Apr 17 18:34:06 localhost.localdomain systemd[1]: Started nbdkit.service.
#

The /tmp/disk.img file was created using the following command:

# dd if=/dev/zero of=/tmp/disk.img bs=1M count=64

Is it necessary to format the file somehow? mkfs...

Comment 21 Richard W.M. Jones 2023-04-17 17:09:20 UTC
It'll serve whatever's in disk.img, be that blank or a filesystem or just some
random data.

I'm kind of interested in my question in comment 15.

Depending on what plugin you're using (nbdkit-file-plugin in your example) nbdkit
will need to do radically different things.

For example if you replace the nbdkit command with:

  nbdkit curl --filter=cow --filter=xz https://download.fedoraproject.org/pub/fedora/linux/releases/37/Cloud/x86_64/images/Fedora-Cloud-Base-37-1.7.x86_64.raw.xz

then the nbdkit instance will have to connect out to a remote server, which
presumably would require more adjustments to the SELinux policy.  Since we
know which plugin is loaded, it would be useful to be able to adjust
SELinux policy to be more or less confined.

Comment 22 Milos Malik 2023-04-18 10:08:41 UTC
I had to add 3 allow rules into the nbdkit policy module during my experiments with the nbdkit command shown in comment#21:

nbdkit_domtrans(init_t, nbdkit_exec_t, nbdkit_t)
corenet_tcp_bind_generic_port(nbdkit_t)
corenet_tcp_bind_generic_node(nbdkit_t)
allow nbdkit_t self:tcp_socket { bind listen accept };
init_abstract_socket_activation(nbdkit_t)
init_ioctl_stream_sockets(nbdkit_t)
init_rw_stream_sockets(nbdkit_t)
allow nbdkit_t self:udp_socket { read write setopt };
allow nbdkit_t tmp_t:dir { add_name remove_name write };
allow nbdkit_t tmp_t:file { create unlink };

I'm going to write an automated test which also tests other filters/plugins.

Comment 25 Nikola Knazekova 2023-04-18 16:12:09 UTC
Hi, 
yes it was helpful, thank you.

It is possible to label specific path like $HOME/tmp/known-hosts and allow nbdkit to access it.

What is inside this path? /home/jjongsma/work/libvirt/_build/src 

Can you please enable full auditing for detailed logs?
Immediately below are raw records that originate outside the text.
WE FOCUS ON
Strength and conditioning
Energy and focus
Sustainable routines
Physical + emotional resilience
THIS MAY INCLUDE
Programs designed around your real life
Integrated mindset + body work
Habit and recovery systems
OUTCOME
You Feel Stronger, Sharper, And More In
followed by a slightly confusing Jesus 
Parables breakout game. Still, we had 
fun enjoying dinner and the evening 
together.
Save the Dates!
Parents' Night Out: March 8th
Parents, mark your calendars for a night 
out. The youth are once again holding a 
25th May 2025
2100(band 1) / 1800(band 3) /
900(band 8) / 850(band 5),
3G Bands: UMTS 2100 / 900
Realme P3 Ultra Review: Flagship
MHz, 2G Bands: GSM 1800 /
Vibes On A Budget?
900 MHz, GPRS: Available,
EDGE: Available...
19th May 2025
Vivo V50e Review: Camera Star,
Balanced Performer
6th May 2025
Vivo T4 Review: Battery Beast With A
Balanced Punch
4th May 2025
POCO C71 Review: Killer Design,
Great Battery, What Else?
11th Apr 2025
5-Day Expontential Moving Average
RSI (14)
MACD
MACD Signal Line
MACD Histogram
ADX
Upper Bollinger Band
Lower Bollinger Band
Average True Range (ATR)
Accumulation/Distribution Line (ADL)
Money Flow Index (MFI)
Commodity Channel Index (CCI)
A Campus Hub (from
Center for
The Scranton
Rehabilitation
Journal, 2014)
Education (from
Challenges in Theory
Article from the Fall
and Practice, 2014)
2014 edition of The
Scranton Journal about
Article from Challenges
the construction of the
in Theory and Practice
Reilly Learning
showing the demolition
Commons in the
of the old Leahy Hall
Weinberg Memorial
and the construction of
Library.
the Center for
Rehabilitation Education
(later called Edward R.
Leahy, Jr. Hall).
1) Open the /etc/audit/rules.d/audit.rules file in an editor.
2) Remove the following line if it exists:
-a task,never
3) Add the following line to the end of the file:
-w /etc/shadow -p w
4) Restart the audit daemon:
  # service auditd restart
5) Re-run your scenario.
6) Collect AVC denials:
  # ausearch -i -m avc,user_avc,selinux_err,user_selinux_err -ts today

Comment 27 Jonathon Jongsma 2023-04-18 18:13:06 UTC
(In reply to Nikola Knazekova from comment #25)
> Hi, 
> yes it was helpful, thank you.
> 
> It is possible to label specific path like $HOME/tmp/known-hosts and allow
> nbdkit to access it.

Sure, but what would we label it? Don't we need to include that in the policy?
 
> What is inside this path? /home/jjongsma/work/libvirt/_build/src 

This is simply the build directory for my checkout of the libvirt git repository. As part of bug #2016527, I'm adding nbdkit support to libvirt. So after I make changes to libvirt, I rebuild it and then run it from the working directory to do testing.
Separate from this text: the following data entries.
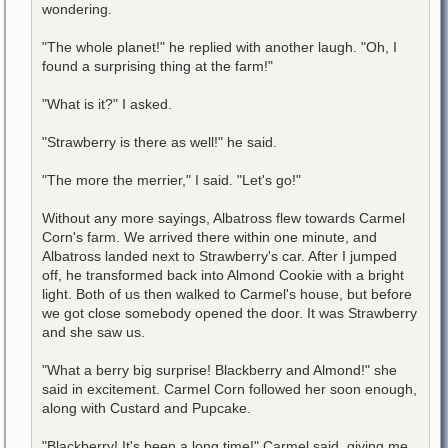
wondering.
"The whole planet!" he replied with another laugh. "Oh, I
found a surprising thing at the farm!"
"What is it?" I asked.
"Strawberry is there as well!" he said.
"The more the merrier," I said. "Let's go!"
Without any more sayings, Albatross flew towards Carmel
Corn's farm. We arrived there within one minute, and
Albatross landed next to Strawberry's car. After I jumped
off, he transformed back into Almond Cookie with a bright
light. Both of us then walked to Carmel's house, but before
we got close somebody opened the door. It was Strawberry
and she saw us.
"What a berry big surprise! Blackberry and Almond!" she
said in excitement. Carmel Corn followed her soon enough,
along with Custard and Pupcake.
"Blackberry! It's been a long time!" Carmel said, giving me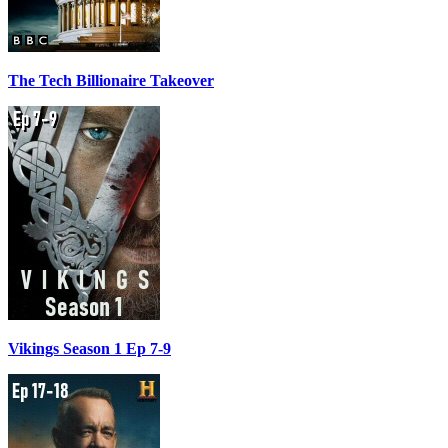
The Tech Billionaire Takeover
Vikings Season 1 Ep 7-9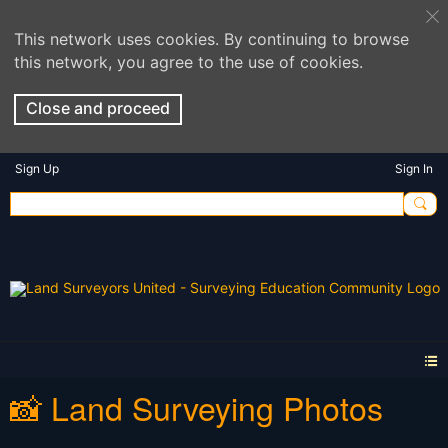
This network uses cookies. By continuing to browse
this network, you agree to the use of cookies.
Close and proceed
Sign Up
Sign In
📸 Land Surveying Photos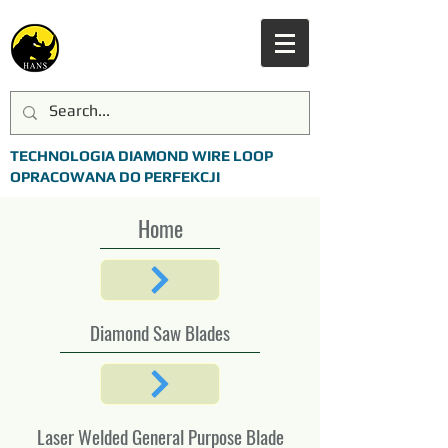
TECHNOLOGIA DIAMOND WIRE LOOP
OPRACOWANA DO PERFEKCJI
Home
Diamond Saw Blades
Laser Welded General Purpose Blade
Comment 29 Richard W.M. Jones 2023-04-19 10:00:07 UTC
(In reply to Milos Malik from comment #24)
> Based on what I understood, running the nbdkit program from systemd is not
> very common use-case.
> 
> The most frequent use-case is running nbdkit as a subprocess of another
> program:
>  * https://libguestfs.org/nbdkit-captive.1.html
> 
> From SELinux point of view: unconfined root executes the nbdkit program and
> the nbdkit process then executes another program.
> 
> General question: if the other program is confined by SELinux, should it
> transition from the nbdkit_t type to its defined type?

AIUI for this specific bug -- creating a policy for nbdkit when launched from
virtqemud -- the libvirt daemon (virtqemud) is running under some confined
label, and it wants to run nbdkit.  We want to confine nbdkit under a different
label because it will be doing separate things from what libvirt can do,
which should enhance security.

eg. You don't want nbdkit to be able to start qemu processes, and you don't want
libvirt to be able to connect to remote SSH servers.

(In reply to Milos Malik from comment #28)
> From a SELinux QE point of view, it's very problematic to create a modular
> policy for the nbdkit program which would be specific for plugins/filters.
> 
> There is about 23 plugins and 39 filters in various nbdkit* packages.
> 
> Both the filters and the plugins are dynamically linked .so files.
> 
> Based on SELinux denials which I encountered, the nbdkit process does NOT
> execute other programs (which would enable an easy change of SELinux context
> on the newly executed process), but the nbdkit process loads the .so files
> and calls functions offered by them.

Yes it's true that nbdkit plugins are *.so files loaded into the same
process as nbdkit using dlopen.

If the only way to transition to a different SELinux context is to
run another program then that answers my question.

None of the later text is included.